Poem: Working Farms

Working Farms

It is a working farm far from pristine.
It will never find itself on a post card
or centerfold of “Yankee” magazine.
The paint is wearing thin.
There is a rusted combine in the back
next to ancient plows.

It smells. Manure. Part of the gig.
Fertilizer for the corn. Nothing wasted.
In the early morning,
piles of the stuff steam in the morning.

Chickens run loose and wild.
Raucous dancers, they come to roost in the evenings,
when food appears and they no longer
have to peck and poke around for it.
The miracle is that they live,
coyote bait that they are. But live they do,
scattered spots of color.

There are sheep in the field. Cows in the barn.
They are dirty. Slow.
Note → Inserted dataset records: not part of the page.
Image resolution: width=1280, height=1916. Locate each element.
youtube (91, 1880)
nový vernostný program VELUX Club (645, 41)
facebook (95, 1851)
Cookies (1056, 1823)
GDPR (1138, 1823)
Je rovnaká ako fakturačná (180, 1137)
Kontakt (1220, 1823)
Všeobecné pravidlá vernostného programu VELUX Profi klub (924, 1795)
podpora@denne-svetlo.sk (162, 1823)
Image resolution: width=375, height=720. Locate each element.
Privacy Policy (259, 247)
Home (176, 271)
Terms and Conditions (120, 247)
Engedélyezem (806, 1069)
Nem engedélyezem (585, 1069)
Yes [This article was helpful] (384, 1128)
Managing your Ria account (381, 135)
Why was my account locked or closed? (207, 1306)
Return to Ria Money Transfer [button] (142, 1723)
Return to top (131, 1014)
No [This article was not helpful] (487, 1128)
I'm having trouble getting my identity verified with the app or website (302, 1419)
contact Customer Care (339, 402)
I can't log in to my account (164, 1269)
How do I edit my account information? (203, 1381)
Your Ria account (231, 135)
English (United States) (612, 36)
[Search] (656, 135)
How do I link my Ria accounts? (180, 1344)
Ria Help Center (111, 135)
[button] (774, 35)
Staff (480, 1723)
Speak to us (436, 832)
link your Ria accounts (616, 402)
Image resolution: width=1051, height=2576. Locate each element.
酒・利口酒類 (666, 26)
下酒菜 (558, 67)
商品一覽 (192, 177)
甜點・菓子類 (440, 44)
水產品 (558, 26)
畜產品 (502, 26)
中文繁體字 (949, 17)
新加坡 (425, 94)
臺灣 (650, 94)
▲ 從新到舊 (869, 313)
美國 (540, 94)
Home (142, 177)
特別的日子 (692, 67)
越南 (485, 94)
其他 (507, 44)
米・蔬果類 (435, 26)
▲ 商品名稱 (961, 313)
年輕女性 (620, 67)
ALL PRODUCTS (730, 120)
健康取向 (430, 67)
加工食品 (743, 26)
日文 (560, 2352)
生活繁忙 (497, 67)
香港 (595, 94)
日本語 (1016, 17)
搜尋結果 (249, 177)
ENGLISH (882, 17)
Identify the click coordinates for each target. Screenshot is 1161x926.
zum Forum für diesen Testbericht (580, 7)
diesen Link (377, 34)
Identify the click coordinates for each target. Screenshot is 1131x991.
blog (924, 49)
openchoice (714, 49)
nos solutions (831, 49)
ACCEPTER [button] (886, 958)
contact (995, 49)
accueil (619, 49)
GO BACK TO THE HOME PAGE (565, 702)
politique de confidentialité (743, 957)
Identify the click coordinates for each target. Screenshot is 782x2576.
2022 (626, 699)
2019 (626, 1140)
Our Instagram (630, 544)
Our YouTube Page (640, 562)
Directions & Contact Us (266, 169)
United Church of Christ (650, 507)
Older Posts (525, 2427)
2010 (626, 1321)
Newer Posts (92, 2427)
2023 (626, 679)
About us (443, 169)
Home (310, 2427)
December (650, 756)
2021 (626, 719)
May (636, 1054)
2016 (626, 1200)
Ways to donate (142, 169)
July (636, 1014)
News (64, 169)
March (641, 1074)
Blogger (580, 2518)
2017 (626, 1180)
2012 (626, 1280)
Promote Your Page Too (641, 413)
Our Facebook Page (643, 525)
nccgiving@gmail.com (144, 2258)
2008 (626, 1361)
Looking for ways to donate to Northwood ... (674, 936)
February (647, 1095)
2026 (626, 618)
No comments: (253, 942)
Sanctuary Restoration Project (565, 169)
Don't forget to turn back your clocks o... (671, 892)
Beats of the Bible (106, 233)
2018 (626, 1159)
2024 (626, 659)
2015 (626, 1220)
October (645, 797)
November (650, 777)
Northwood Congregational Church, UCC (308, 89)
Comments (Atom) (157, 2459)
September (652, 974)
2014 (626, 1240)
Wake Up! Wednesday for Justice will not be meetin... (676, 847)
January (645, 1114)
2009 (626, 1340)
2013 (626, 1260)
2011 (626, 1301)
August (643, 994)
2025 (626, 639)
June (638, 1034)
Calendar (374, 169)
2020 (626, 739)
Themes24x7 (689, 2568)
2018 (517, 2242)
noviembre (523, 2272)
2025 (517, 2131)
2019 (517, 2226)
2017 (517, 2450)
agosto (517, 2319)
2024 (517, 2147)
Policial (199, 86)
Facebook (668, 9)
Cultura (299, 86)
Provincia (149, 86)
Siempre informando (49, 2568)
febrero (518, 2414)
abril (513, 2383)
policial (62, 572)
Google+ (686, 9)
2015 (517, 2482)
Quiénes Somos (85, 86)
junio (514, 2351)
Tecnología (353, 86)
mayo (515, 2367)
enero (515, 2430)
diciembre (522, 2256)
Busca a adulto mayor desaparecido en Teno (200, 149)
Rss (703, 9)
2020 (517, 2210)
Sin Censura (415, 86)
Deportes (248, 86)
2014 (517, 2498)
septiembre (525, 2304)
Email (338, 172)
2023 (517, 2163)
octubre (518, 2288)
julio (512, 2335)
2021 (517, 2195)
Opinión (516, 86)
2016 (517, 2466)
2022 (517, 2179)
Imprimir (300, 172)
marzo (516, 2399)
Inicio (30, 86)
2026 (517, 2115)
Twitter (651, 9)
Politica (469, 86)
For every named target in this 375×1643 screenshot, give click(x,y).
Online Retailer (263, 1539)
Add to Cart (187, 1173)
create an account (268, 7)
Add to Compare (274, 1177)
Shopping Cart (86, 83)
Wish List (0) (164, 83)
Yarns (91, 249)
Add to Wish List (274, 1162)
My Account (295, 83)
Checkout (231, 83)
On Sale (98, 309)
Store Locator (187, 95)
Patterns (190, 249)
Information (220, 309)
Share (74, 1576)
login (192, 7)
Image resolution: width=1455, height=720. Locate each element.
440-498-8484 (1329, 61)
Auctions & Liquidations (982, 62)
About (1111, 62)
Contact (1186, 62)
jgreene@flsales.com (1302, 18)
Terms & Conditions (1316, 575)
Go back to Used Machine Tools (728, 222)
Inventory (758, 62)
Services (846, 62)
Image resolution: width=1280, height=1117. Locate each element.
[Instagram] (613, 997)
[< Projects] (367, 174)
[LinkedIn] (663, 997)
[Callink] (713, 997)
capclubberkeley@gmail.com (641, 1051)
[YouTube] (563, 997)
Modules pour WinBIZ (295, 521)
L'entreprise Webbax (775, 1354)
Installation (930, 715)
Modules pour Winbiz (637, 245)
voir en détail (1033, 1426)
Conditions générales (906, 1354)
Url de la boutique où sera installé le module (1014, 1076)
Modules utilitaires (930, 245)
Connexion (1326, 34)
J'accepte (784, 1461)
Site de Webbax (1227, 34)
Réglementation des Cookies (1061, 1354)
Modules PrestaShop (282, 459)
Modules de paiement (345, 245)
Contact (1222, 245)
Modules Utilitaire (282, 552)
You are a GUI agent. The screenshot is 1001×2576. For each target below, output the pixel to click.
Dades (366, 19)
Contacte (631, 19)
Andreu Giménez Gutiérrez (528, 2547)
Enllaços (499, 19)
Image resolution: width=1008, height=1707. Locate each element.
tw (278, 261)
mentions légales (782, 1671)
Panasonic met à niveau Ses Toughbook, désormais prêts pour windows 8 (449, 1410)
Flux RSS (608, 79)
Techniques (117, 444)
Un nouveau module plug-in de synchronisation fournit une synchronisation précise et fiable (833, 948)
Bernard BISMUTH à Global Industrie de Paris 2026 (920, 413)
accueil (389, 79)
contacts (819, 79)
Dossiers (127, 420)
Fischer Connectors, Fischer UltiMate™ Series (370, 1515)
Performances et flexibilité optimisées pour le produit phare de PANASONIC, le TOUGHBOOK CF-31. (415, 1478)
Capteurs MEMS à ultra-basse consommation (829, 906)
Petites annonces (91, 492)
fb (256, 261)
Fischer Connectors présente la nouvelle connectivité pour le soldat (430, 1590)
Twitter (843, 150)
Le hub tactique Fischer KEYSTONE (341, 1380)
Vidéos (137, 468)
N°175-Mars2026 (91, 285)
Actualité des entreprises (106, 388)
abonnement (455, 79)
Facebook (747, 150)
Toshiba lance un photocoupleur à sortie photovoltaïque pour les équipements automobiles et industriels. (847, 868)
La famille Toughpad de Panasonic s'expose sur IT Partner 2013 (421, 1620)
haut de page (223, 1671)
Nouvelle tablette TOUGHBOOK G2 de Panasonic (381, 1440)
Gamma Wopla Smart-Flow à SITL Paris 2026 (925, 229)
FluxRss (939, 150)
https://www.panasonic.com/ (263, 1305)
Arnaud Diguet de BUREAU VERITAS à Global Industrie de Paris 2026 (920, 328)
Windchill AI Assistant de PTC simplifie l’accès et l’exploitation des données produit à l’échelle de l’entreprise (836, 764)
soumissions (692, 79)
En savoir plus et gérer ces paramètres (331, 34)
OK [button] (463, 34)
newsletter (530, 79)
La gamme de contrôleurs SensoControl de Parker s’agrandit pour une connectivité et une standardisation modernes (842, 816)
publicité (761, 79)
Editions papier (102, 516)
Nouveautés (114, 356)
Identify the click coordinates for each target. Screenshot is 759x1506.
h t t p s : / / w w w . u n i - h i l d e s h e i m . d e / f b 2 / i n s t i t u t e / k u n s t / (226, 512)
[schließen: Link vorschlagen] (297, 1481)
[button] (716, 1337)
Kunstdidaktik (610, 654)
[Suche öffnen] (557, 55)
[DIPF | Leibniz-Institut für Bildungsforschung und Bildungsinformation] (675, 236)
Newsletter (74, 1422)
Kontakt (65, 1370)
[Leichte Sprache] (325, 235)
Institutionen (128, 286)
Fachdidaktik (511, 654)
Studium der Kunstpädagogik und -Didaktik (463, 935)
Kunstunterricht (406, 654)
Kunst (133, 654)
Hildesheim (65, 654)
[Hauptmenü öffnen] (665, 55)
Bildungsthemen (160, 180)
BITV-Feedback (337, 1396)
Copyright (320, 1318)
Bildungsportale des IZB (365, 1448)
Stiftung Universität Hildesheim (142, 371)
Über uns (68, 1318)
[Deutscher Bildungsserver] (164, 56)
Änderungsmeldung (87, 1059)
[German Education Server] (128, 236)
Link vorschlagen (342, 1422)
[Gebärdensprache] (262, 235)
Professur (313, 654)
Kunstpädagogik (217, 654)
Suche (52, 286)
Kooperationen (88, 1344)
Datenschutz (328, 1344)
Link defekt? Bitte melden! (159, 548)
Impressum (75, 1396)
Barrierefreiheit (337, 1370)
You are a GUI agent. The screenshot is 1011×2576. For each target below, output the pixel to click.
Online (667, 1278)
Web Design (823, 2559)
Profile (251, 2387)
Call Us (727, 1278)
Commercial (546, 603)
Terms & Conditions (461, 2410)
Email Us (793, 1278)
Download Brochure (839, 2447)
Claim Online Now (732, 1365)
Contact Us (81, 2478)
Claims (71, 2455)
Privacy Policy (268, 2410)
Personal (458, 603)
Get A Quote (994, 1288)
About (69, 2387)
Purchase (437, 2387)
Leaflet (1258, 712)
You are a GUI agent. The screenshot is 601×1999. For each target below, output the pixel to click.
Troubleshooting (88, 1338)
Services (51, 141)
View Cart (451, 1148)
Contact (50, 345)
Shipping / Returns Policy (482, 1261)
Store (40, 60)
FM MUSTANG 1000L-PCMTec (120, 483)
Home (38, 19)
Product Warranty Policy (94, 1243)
They too, smell.
At night they make noise, crying out.
For what, you do not know.
In time, you get accustomed to the noise
and sleep through it.
Only visitors notice.
Half a dozen beehives sit on cinderblocks
in the back. “

MIlk and wool and corn and eggs.
Honey too. In the late winter, the trees are tapped.
Miles of blue tubing in the woods, filter down,
are boiled down in an orgy of sweet steam, until….
syrup.

It is not pretty. But magic happens. Every day.
It is a working farm.

About this poem

Farms abound around me here in Southern Vermont. So the poem is about them. And about most of us, messy lives and all, who produce love and magic and art. We too are working farms.